**YOUR OBJECTIVE**
In the records below, begin at the line containing "information both verbally" and end at the line containing "Verifying Postage"; quote every line in that span exactly, including both boundary lines, and no others.

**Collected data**
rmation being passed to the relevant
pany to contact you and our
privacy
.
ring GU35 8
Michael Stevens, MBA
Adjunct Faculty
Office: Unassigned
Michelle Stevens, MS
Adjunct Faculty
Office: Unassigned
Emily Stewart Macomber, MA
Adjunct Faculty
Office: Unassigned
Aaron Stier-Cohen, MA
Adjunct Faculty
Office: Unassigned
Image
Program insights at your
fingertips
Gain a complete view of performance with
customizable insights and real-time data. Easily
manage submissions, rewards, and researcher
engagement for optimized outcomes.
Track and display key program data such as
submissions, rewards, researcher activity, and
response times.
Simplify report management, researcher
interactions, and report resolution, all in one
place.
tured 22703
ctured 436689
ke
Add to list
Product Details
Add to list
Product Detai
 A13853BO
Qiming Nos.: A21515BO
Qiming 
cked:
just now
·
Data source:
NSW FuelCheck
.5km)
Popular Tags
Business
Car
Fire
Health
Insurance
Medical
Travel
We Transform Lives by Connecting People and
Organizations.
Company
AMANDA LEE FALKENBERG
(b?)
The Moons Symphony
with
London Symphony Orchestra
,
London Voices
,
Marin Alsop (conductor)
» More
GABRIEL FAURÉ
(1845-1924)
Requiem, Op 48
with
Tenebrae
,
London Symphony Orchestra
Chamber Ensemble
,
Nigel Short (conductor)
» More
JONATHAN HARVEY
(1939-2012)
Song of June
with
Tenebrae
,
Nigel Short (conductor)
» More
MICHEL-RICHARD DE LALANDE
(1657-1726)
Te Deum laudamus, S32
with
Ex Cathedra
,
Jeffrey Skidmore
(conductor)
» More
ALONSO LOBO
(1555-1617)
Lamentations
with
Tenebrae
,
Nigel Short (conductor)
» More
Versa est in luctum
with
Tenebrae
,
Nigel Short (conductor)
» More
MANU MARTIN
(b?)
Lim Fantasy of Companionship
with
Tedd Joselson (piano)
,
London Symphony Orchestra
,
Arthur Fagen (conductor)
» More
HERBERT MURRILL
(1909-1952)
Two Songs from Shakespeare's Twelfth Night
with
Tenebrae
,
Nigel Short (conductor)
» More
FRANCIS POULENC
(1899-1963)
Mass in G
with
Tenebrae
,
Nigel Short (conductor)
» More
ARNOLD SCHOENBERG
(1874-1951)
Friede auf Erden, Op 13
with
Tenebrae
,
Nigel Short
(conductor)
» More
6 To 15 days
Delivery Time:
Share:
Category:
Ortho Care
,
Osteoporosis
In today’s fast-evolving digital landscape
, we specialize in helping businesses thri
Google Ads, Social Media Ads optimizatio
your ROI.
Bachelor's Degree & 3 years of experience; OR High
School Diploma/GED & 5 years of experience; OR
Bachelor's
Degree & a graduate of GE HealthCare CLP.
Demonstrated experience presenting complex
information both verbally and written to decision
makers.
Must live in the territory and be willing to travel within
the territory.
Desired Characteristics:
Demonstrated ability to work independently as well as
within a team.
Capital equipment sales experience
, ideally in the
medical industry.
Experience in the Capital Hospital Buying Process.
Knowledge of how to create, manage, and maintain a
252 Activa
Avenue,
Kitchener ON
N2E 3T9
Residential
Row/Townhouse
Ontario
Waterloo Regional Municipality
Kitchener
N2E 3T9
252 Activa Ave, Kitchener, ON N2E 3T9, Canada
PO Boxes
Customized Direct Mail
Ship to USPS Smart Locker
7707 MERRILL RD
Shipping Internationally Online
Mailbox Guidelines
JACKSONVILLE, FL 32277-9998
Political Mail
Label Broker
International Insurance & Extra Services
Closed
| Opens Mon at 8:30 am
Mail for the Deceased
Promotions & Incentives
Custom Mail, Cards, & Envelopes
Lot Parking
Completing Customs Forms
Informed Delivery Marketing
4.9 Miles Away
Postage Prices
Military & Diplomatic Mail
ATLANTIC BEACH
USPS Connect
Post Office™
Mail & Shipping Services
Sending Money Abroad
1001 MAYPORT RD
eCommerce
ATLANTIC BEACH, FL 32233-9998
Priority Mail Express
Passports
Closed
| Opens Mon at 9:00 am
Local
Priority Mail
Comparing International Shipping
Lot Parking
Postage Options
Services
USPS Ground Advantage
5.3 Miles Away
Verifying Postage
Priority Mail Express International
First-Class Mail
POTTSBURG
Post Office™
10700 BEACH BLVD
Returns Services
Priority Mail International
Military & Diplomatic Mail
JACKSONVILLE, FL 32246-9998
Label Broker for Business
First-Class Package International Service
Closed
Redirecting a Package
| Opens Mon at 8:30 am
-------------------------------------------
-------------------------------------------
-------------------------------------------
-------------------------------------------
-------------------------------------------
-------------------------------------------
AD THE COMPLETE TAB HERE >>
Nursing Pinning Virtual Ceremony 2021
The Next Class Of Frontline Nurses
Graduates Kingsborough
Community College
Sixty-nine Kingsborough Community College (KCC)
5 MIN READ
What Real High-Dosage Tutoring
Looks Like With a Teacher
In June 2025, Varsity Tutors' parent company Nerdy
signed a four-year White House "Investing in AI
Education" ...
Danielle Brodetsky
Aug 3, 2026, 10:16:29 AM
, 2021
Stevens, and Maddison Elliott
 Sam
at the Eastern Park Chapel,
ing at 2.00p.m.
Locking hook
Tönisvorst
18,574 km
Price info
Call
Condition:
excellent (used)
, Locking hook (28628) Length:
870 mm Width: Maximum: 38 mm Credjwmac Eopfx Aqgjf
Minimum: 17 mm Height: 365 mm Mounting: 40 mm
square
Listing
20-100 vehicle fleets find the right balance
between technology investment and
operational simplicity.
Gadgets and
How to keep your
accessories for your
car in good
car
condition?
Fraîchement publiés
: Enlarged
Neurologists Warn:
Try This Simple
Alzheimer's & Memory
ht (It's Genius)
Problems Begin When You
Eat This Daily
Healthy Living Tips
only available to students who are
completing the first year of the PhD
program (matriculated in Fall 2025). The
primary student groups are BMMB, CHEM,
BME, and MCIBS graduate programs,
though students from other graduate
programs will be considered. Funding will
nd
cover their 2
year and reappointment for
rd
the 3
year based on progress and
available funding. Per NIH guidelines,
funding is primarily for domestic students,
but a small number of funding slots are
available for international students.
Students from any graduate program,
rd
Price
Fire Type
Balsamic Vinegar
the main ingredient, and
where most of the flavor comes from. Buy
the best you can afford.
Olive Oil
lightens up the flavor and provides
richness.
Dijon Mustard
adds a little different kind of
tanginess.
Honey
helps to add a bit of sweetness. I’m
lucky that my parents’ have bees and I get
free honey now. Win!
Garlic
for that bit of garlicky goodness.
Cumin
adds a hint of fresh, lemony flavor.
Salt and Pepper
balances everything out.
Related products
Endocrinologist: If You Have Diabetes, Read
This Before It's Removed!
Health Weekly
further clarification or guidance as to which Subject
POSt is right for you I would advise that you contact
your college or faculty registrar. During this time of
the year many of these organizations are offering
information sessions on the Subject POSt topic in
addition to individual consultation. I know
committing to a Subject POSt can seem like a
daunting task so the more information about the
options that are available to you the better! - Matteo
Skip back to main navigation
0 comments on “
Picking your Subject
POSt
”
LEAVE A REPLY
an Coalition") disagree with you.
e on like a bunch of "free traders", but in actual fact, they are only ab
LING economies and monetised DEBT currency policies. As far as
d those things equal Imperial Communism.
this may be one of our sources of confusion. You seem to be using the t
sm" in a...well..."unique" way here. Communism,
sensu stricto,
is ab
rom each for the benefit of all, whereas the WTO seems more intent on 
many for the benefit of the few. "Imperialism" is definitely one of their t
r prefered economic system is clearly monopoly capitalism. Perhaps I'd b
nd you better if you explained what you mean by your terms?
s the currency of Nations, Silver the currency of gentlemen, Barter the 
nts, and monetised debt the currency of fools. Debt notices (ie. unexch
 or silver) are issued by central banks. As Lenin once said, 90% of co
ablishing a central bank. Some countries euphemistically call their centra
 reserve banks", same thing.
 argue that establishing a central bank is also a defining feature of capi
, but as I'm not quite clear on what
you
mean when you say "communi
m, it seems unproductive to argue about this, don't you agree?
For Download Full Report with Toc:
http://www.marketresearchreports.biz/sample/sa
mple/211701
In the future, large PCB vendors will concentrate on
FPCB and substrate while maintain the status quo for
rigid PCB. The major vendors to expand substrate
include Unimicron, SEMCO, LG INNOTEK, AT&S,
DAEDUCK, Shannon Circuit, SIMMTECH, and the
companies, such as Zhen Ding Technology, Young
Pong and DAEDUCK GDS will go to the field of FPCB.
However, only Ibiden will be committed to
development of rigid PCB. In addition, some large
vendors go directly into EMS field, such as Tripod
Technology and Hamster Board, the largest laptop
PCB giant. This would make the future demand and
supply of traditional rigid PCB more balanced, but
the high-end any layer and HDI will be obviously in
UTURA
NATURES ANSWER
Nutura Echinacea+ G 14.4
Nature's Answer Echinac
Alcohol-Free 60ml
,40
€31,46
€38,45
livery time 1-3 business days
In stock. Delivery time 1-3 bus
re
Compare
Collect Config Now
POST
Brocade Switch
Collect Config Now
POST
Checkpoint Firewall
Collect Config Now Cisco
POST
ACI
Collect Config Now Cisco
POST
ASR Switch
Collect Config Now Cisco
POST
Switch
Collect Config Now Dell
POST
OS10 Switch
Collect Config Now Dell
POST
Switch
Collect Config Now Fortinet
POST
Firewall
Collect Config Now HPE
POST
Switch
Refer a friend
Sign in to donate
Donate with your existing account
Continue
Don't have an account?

**EXERCISE OUTPUT**
information both verbally and written to decision
makers.
Must live in the territory and be willing to travel within
the territory.
Desired Characteristics:
Demonstrated ability to work independently as well as
within a team.
Capital equipment sales experience
, ideally in the
medical industry.
Experience in the Capital Hospital Buying Process.
Knowledge of how to create, manage, and maintain a
252 Activa
Avenue,
Kitchener ON
N2E 3T9
Residential
Row/Townhouse
Ontario
Waterloo Regional Municipality
Kitchener
N2E 3T9
252 Activa Ave, Kitchener, ON N2E 3T9, Canada
PO Boxes
Customized Direct Mail
Ship to USPS Smart Locker
7707 MERRILL RD
Shipping Internationally Online
Mailbox Guidelines
JACKSONVILLE, FL 32277-9998
Political Mail
Label Broker
International Insurance & Extra Services
Closed
| Opens Mon at 8:30 am
Mail for the Deceased
Promotions & Incentives
Custom Mail, Cards, & Envelopes
Lot Parking
Completing Customs Forms
Informed Delivery Marketing
4.9 Miles Away
Postage Prices
Military & Diplomatic Mail
ATLANTIC BEACH
USPS Connect
Post Office™
Mail & Shipping Services
Sending Money Abroad
1001 MAYPORT RD
eCommerce
ATLANTIC BEACH, FL 32233-9998
Priority Mail Express
Passports
Closed
| Opens Mon at 9:00 am
Local
Priority Mail
Comparing International Shipping
Lot Parking
Postage Options
Services
USPS Ground Advantage
5.3 Miles Away
Verifying Postage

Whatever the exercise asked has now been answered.